START Source data

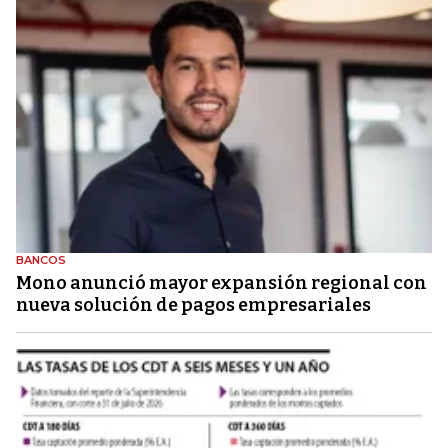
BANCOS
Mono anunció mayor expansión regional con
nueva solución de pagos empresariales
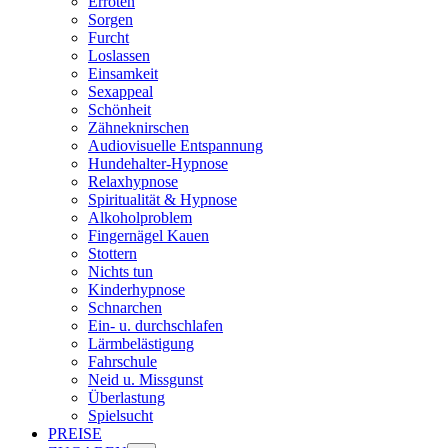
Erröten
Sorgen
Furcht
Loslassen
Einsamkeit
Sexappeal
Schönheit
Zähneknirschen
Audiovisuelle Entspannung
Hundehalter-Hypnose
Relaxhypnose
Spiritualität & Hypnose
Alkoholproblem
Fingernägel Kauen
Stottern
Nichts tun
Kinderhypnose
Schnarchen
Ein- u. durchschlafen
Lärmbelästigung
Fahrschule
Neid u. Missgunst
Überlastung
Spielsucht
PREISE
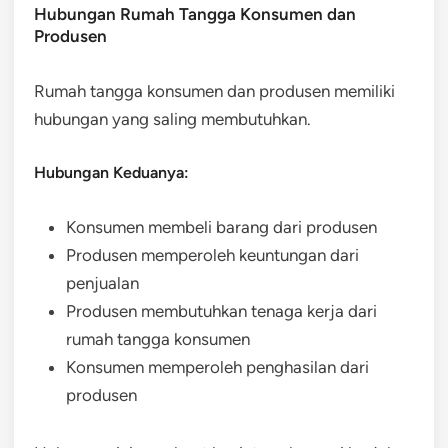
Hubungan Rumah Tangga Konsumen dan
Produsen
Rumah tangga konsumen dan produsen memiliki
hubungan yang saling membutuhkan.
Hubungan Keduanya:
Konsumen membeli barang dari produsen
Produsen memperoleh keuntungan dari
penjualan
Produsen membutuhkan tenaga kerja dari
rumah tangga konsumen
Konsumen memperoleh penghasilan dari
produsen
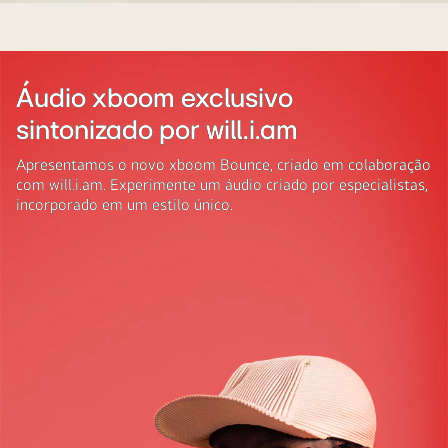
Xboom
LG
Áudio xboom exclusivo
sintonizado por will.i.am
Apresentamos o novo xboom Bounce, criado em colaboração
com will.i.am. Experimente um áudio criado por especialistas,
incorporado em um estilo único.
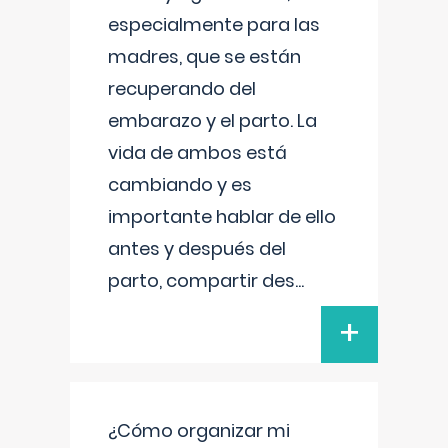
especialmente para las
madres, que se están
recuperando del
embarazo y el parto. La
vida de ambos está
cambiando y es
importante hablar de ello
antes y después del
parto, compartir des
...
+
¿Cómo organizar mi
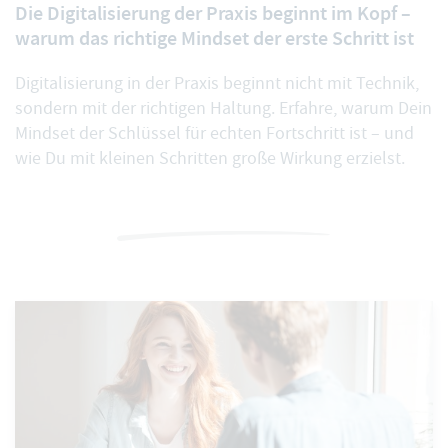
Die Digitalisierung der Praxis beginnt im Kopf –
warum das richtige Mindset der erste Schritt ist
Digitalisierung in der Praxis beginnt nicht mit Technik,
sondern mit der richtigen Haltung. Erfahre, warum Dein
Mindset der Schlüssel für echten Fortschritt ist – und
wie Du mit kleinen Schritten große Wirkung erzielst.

END Source data

» **Work order**
Take every line from the data above that holds "membutuhkan" and copy it out.

» **Exercise result**
hubungan yang saling membutuhkan.
Produsen membutuhkan tenaga kerja dari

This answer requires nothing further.